Wednesday, March 11, 2009

Introducing Rembrandt Semi-Fishe P.I.




My name is Rembrandt Semi-Fishe and I am a sleuth, P.I., dangerman. I go where wise men never go and where angels fear to tread. The other day I spotted this image on Fouls' wall. What did it mean? Who was this man and what was his significance? I had to know. The tag line runs, "A journey brings us face to face with ourselves." Code?

In the spirit of my fearless forebears I riffled through Fouls' documents and came across his private diaries along with this interesting entry:

"The Twentieth of Octobre Two Thousand and Eighte. Mine walle is much beautyfied by its new adornemente of Mikhail Gorbachev with Louis Vuitton bag. O wherefore Gorbachev doth embrace vacuously brand-oriented face of Westerne capytalism? The bounty on the after dinner speaker circuit doth dry up methinks. Shalle I blog about this in time? Perhapes guis-ed under one of the silly character names that spilleth recently from mine braine..."

It was time to put the old Semi-Fishe investigatory skills into action: I typed "mikhail gorbachev louis vuitton" into Google. In fine Semi-Fishe tradition my first line of enquiry was the top hit... bingo!
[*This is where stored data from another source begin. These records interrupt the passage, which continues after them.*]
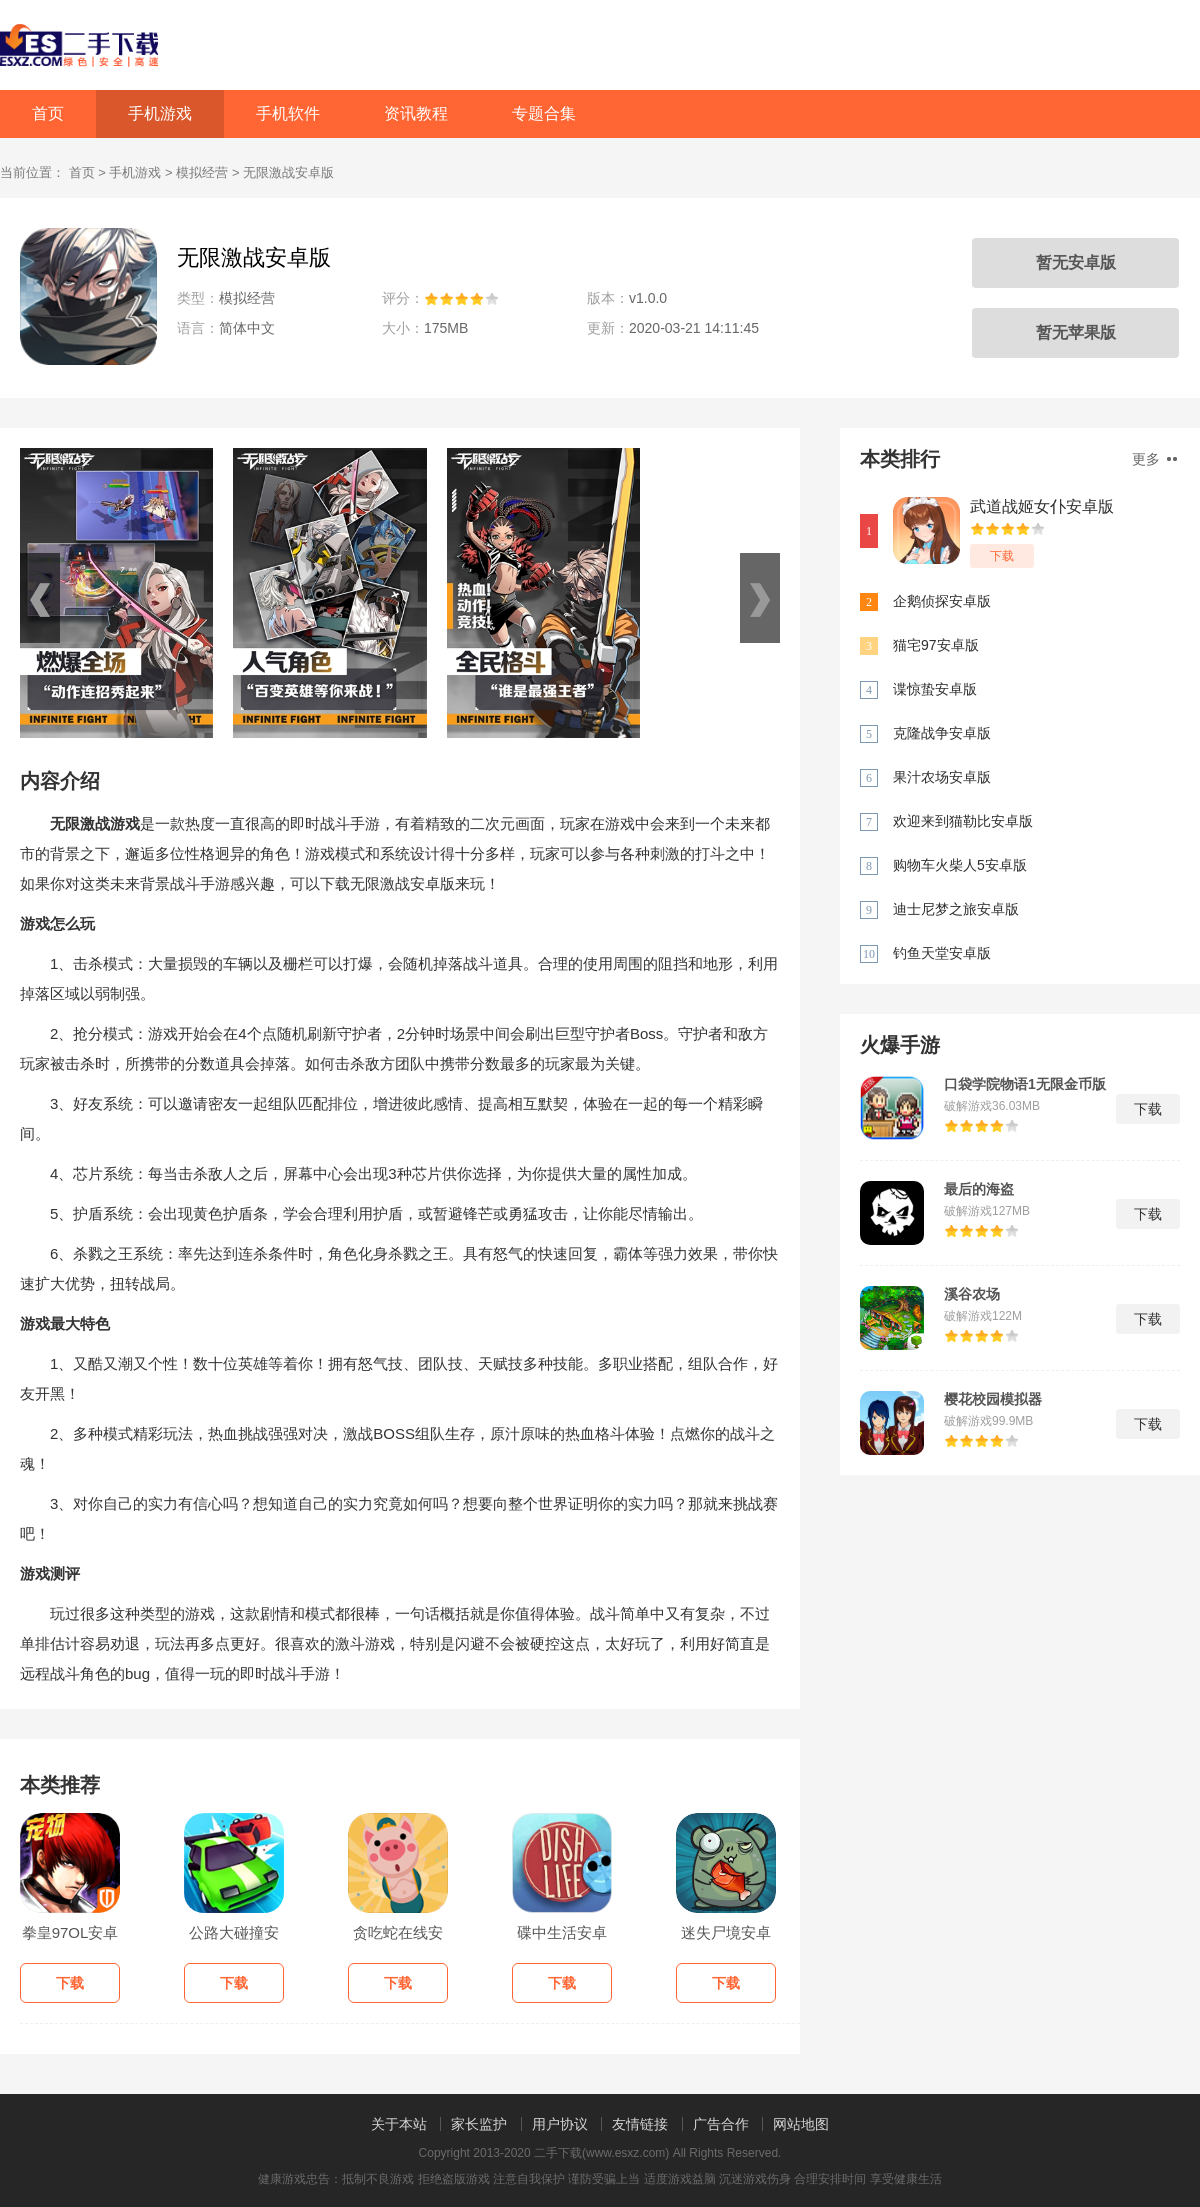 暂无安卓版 (1076, 262)
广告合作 (721, 2124)
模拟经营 (202, 172)
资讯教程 (416, 113)
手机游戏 (160, 113)
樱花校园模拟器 (993, 1399)
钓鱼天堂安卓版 (942, 953)
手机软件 (288, 113)
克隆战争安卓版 (942, 733)
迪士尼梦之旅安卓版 (956, 909)
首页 (48, 113)
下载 (1002, 556)
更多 (1154, 459)
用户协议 (560, 2124)
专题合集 (544, 113)
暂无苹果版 (1076, 332)
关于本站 (399, 2124)
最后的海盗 (979, 1189)
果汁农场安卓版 (942, 777)
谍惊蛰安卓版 (935, 689)
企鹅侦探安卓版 (942, 601)
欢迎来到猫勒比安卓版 (963, 821)
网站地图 (801, 2124)
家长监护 (479, 2124)
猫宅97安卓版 (936, 645)
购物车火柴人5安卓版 (960, 865)
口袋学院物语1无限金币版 (1025, 1084)
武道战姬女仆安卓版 (1042, 506)
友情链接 (640, 2124)
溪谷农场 (972, 1294)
But more questions: my honed sleuthing nose had uncovered more mysteries. The top hit was an article from a publication called the New York Times. Now, as a P.I., I peel my eyes twice a day but these guys must do it four or five times a day because they had spotted something that I had not. The little booklet poking out of the bag in the picture has some Russian writing on it. These cunning coves had translated it: "“The Murder of Litvinenko: They Wanted to Give Up the Suspect for $7,000.” Intriguing... who was this Litvinenko? And what was a "suspect"? The adventure wasn't over; next stop Dictionary.com...

3 comments:

fouls said...

Extra Features: here is my first draft of this post written in a more regular form with a self-referential opening.

"I have very few things on the wall in my bedroom. In an early post on this blog I mentioned my snobbery about many things and one of them was "how people decorate their rooms". As such, anything that does go on my wall has to have, in my repressed mind, some kind of special significance. The above Louis Vuitton advert starring Mikhail Gorbachev is Blu-Tacked to the wall above my desk. It made frequent appearances in current affairs weeklies for a few months about a year ago; perhaps it's still going.

I think any attempt by me to explain just how extraordinary an image this is would be redundant. I'll have a shot anyway. It is unusual for former statesmen to cash in on their celebrity in this way; I think the after-dinner speaker circuit is the usual route. And then, more importantly, there is the business of a former leader of the USSR embracing capitalism and not only capitalism but its stinkiest, most vacuously brand logo oriented, gaudy face with the Berlin Wall as a backdrop. The tag line runs, "A journey brings us face to face with ourselves."

All this captured my imagination and meant that the advert would be cut out of The Week, stuck to my wall and blogged about months later. In the course of my Google search for the above image I discovered, as I suspected, a multitude of blogs discussing the advert. What I hadn't suspected was that people who peel their eyes more often than me had translated the headline the writing on the little booklet poking out of Gorbachev's bag and that it would say something completely bizarre. Without being able to read Russian I have no way of verifying this but, according to the New York Times it says, “The Murder of Litvinenko: They Wanted to Give Up the Suspect for $7,000.” What does that mean and what the hell is going on?"

Anonymous said...

Beats the picture of Kate Nash I have on my wall.

Andrew

fouls said...

Mm... comments. Thanks. Good to have them; keeps this thing alive.